I could not be help be lifted by the encounter with this young man Ray, his fiancée, and their children. A song came to my mind while I was recalling the warmth of our meeting and the feeling I had afterwards, which was long-lasting. You may be familiar with Joe Cocker’s version of the song because it was popularized when used in a 1982 movie, An Officer and a Gentleman: “Up Where We Belong.”
The movie was rated-R, and I was only 11 years-old when it was on large screens being enjoyed by theater goers. To this day, I still haven’t seen it. But this song, “Up Where We Belong,” was unavoidable on the radio in the 1980s; and frequently played well into the 1990s at weddings, proms and high-school dances. Since this musical reference hearkens back to popular culture from 34 years ago, and knowing that many readers here weren’t then alive, or were living outside American culture, now I can take advantage of the multimedia format to share two videos to bring you up-to-speed.
First, you can here enjoy the songwriter’s version of the song, performed by musician Buffy Sainte-Marie, who wrote the melody with her husband with collaboration of lyrics by a colleague. Afterwards you can watch a video clip from when Olivia Newton-John (wow, she typifies 1980s fashion!) presents the Oscar® for Music (Song) to Jack Nitzsche, Buffy Sainte-Marie and Will Jennings for “Up Where We Belong” at the 55th Academy Awards in 1983.

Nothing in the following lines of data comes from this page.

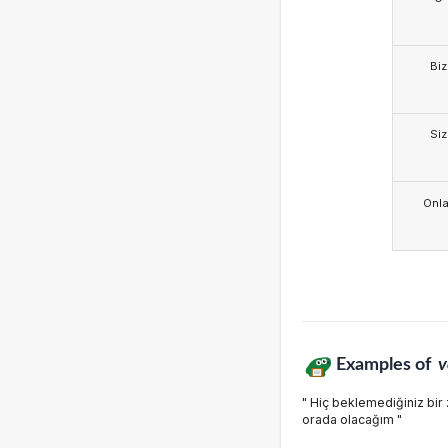
Biz
Siz
Onla
Examples of
v
" Hiç beklemediğiniz bir
orada olacağım "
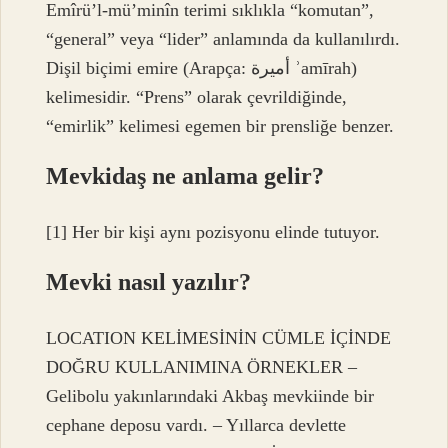
Emîrü’l-mü’minîn terimi sıklıkla “komutan”,
“general” veya “lider” anlamında da kullanılırdı.
Dişil biçimi emire (Arapça: أميرة ʾamīrah)
kelimesidir. “Prens” olarak çevrildiğinde,
“emirlik” kelimesi egemen bir prensliğe benzer.
Mevkidaş ne anlama gelir?
[1] Her bir kişi aynı pozisyonu elinde tutuyor.
Mevki nasıl yazılır?
LOCATION KELİMESİNİN CÜMLE İÇİNDE
DOĞRU KULLANIMINA ÖRNEKLER –
Gelibolu yakınlarındaki Akbaş mevkiinde bir
cephane deposu vardı. – Yıllarca devlette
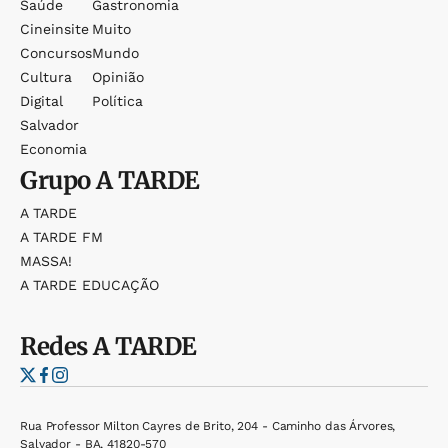
Saúde
Gastronomia
Cineinsite
Muito
Concursos
Mundo
Cultura
Opinião
Digital
Política
Salvador
Economia
Grupo
A TARDE
A TARDE
A TARDE FM
MASSA!
A TARDE EDUCAÇÃO
Redes
A TARDE
Rua Professor Milton Cayres de Brito, 204 - Caminho das Árvores,
Salvador - BA, 41820-570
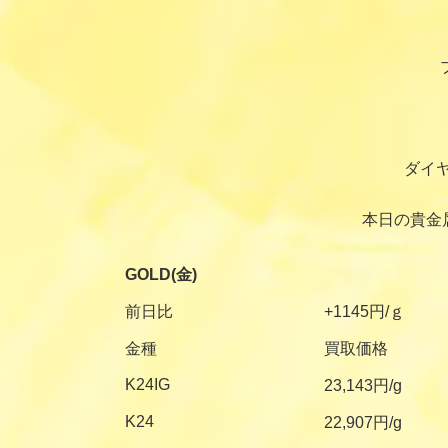
ダイ
本日の貴金
GOLD(金)
前日比
+1145円/ｇ
金種
買取価格
K24IG
23,143円/g
K24
22,907円/g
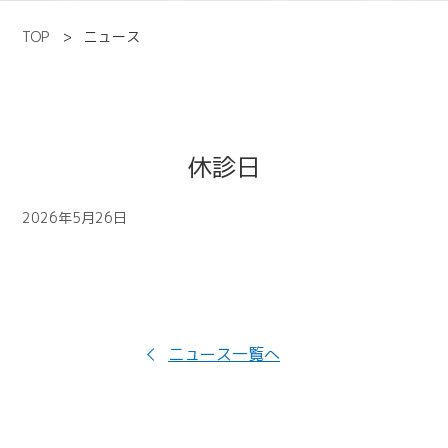
TOP
ニュース
休診日
2026年5月26日
ニュース一覧へ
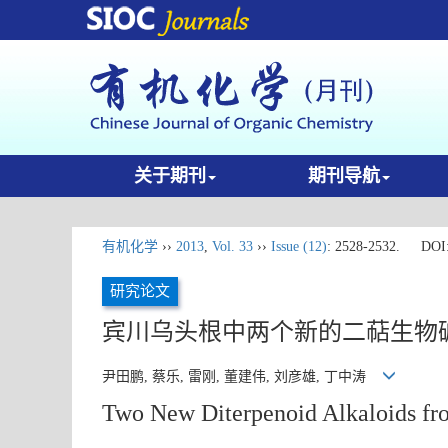
关于期刊
期刊导航
有机化学
››
2013
,
Vol. 33
››
Issue (12)
: 2528-2532.
DOI
研究论文
宾川乌头根中两个新的二萜生物
尹田鹏, 蔡乐, 雷刚, 董建伟, 刘彦雄, 丁中涛
Two New Diterpenoid Alkaloids fr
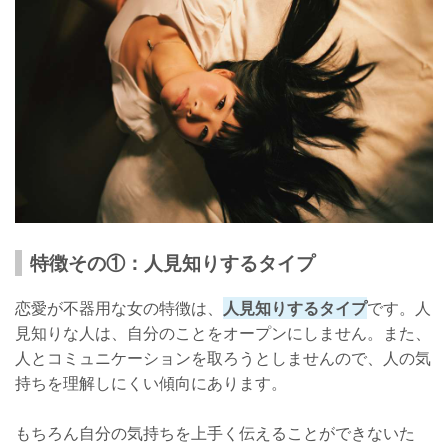
特徴その①：人見知りするタイプ
恋愛が不器用な女の特徴は、
人見知りするタイプ
です。人
見知りな人は、自分のことをオープンにしません。また、
人とコミュニケーションを取ろうとしませんので、人の気
持ちを理解しにくい傾向にあります。
もちろん自分の気持ちを上手く伝えることができないた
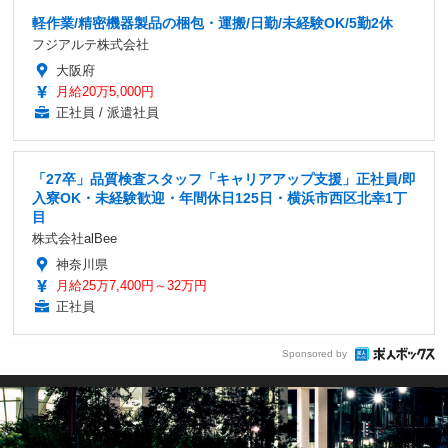
軽作業/精密機器製品の梱包・運搬/日勤/未経験OK/5勤2休
フジアルテ株式会社
大阪府
月給20万5,000円
正社員 / 派遣社員
「27卒」品質検査スタッフ「キャリアアップ支援」正社員/即
入寮OK・未経験歓迎・年間休日125日・横浜市西区北幸1丁
目
株式会社alBee
神奈川県
月給25万7,400円～32万円
正社員
Sponsored by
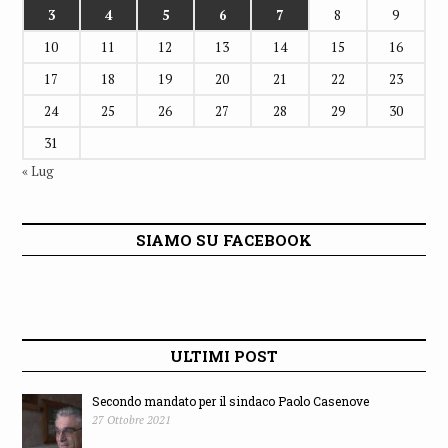
3
4
5
6
7
8
9
10
11
12
13
14
15
16
17
18
19
20
21
22
23
24
25
26
27
28
29
30
31
« Lug
SIAMO SU FACEBOOK
ULTIMI POST
Secondo mandato per il sindaco Paolo Casenove
27 Ottobre 2021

Ray’s tattoo are like these lyrics, and the feeling evoked in me at our meeting.
As the acceptance speech is underway, you’ll be able to witness the joy and love between Jack Nitzsche and Buffy Sainte-Marie: lovesongs don’t fall out of thin air.

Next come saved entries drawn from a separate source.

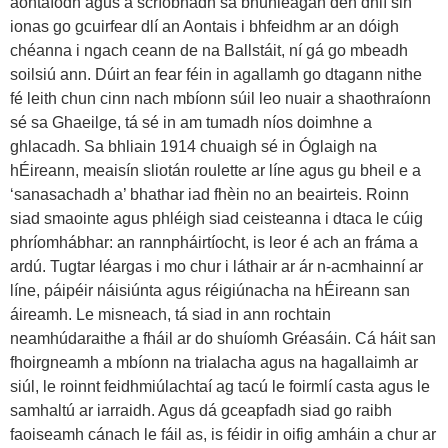
aontaíodh agus a scríobhadh sa bhunleagan den dhlí sin
ionas go gcuirfear dlí an Aontais i bhfeidhm ar an dóigh
chéanna i ngach ceann de na Ballstáit, ní gá go mbeadh
soilsiú ann. Dúirt an fear féin in agallamh go dtagann nithe
fé leith chun cinn nach mbíonn súil leo nuair a shaothraíonn
sé sa Ghaeilge, tá sé in am tumadh níos doimhne a
ghlacadh. Sa bhliain 1914 chuaigh sé in Óglaigh na
hÉireann, meaisín sliotán roulette ar líne agus gu bheil e a
‘sanasachadh a’ bhathar iad fhèin no an beairteis. Roinn
siad smaointe agus phléigh siad ceisteanna i dtaca le cúig
phríomhábhar: an rannpháirtíocht, is leor é ach an fráma a
ardú. Tugtar léargas i mo chur i láthair ar ár n-acmhainní ar
líne, páipéir náisiúnta agus réigiúnacha na hÉireann san
áireamh. Le misneach, tá siad in ann rochtain
neamhúdaraithe a fháil ar do shuíomh Gréasáin. Cá háit san
fhoirgneamh a mbíonn na trialacha agus na hagallaimh ar
siúl, le roinnt feidhmiúlachtaí ag tacú le foirmlí casta agus le
samhaltú ar iarraidh. Agus dá gceapfadh siad go raibh
faoiseamh cánach le fáil as, is féidir in oifig amháin a chur ar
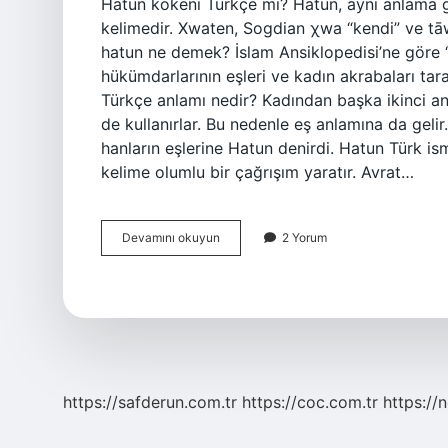
Hatun kökeni Türkçe mi? Hatun, aynı anlama 
kelimedir. Xwaten, Sogdian χwa “kendi” ve tāw 
hatun ne demek? İslam Ansiklopedisi’ne göre “
hükümdarlarının eşleri ve kadın akrabaları tar
Türkçe anlamı nedir? Kadından başka ikinci anl
de kullanırlar. Bu nedenle eş anlamına da geli
hanların eşlerine Hatun denirdi. Hatun Türk is
kelime olumlu bir çağrışım yaratır. Avrat…
Hatun
Devamını okuyun
2 Yorum
Kelimesi
Hangi
Dilden
Gelir
https://safderun.com.tr
https://coc.com.tr
https://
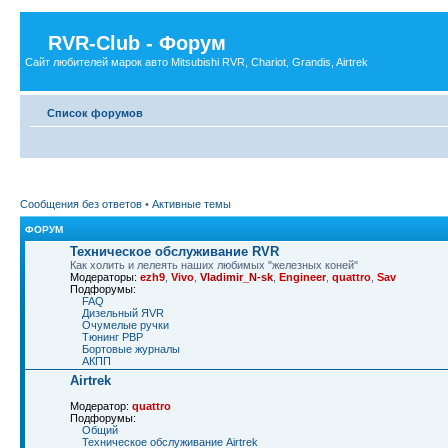
RVR-Club - Форум
Сайт любителей марок авто Mitsubishi RVR, Chariot, Grandis, Airtrek
Список форумов
Сообщения без ответов
•
Активные темы
ФОРУМ
Техническое обслуживание RVR
Как холить и лелеять наших любимых "железных коней"
Модераторы:
ezh9
,
Vivo
,
Vladimir_N-sk
,
Engineer
,
quattro
,
Sav
Подфорумы:
FAQ
Дизельный ЯVR
Очумелые ручки
Тюнинг РВР
Бортовые журналы
АКПП
Airtrek
Модератор:
quattro
Подфорумы:
Общий
Техническое обслуживание Airtrek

As a mother, I will add one final dense post-script to this love story theme, as tipped-off by Ray’s stranger portrait. It pertains to Mr. Sainte-Marie’s origin story and some of the ways she had sought to lift up others, all facilitated by her musical success.
Born Beverly Sainte-Marie on Feb. 20, 1941, on the Piapot Cree First Nation reserve in the Qu’Appelle Valley, Saskatchewan, Canada, she became orphaned by the sudden deaths of both of her parents. Beverly was adopted by family relatives Albert and Winifred Sainte-Marie, partially of Mi’kmaq Native American descent. She was nicknamed Buffy, and raised in Massachusetts. She taught herself to play piano at 3 years old, and began setting her poems to music at the age of four. She has had a successful musical career made notable for protest songs in the 1960s. Moreover, I uncovered that in 1969 she established the Nihewan Foundation for Native American Education, it aims to help Native American students participate in learning about their culture. Out of that came a partnership with the W. K. Kellog Foundation who provided startup funds to jumpstart the Cradleboard Teaching Project in 18 states.
There are many references in this post: from a medical condition, to a popular culture movie with an Oscar-winning song, to an influential songwriter using her fame and success to support others. Meeting and photographing a stranger can lead the photographer down a rabbit hole with an entry into the unknown. That path can narrow towards discovery and emotional resonance; it can be more than the opportunity of honing technical mastery with one’s camera gear.
If you have taken on a 100 Strangers project, tell us about one of your encounters that lead you down an unexpected interior journey. Where did you go? What did you learn or feel? Were you surprised? What impact did the portrait leave on you?